No. 911 - George Town - "All Saints' George Town"

George Town is one of the oldest towns in Australia and is the second oldest town in Tasmania. It is therefore surprising that many of the town’s churches were only established after World War Two. The Anglicans and Methodists had an early presence but Catholic and Presbyterian churches were only established in the 1950s and other religious denominations arrived after the 1970s. The establishment of Launceston as the administrative centre of the North in the early years of the colony meant that George Town was destined to remain a backwater until more recent times. The construction of an aluminium smelter at nearby Bell Bay in the 1950s as well as the development of industry south of the town, accelerated George Town’s population growth in the post-war era.
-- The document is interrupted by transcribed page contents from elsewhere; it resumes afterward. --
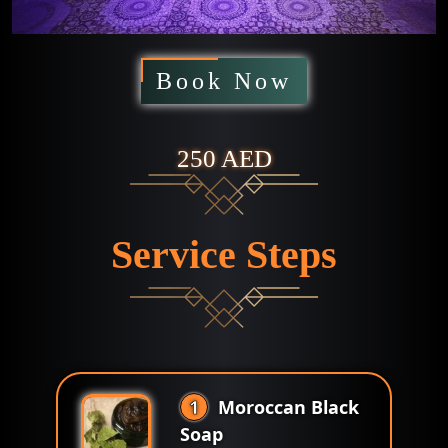
Book Now
250 AED
Service Steps
1
Moroccan Black
Soap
George Town’s Anglican church is a modern, functional and austere building therefore it may be surprising to learn that its origins go back to the first European settlement in northern Tasmania. It is located close to the site where the first Christian service took place in the north of the island. It is also the last of five Anglican churches at George Town.

The present church, which is located on Anne Street, replaced a weatherboard church, St Mary Magdalene, which stood on the same site before it burnt down in 1994. For a period of six years the parish hall was used as a place of worship until a new church was built. The new church was officially reopened in the year 2000 by Bishop Newell.

In recent years the Anglican church has closed many churches across the north of the State with rationalisation and the merger of parishes. Consequently, St Mary Magdalene is now known as “All Saints George Town”, with its congregation being “an integration of previous members of the George Town, Low Head, Piper’s River and Hillwood Anglican churches”.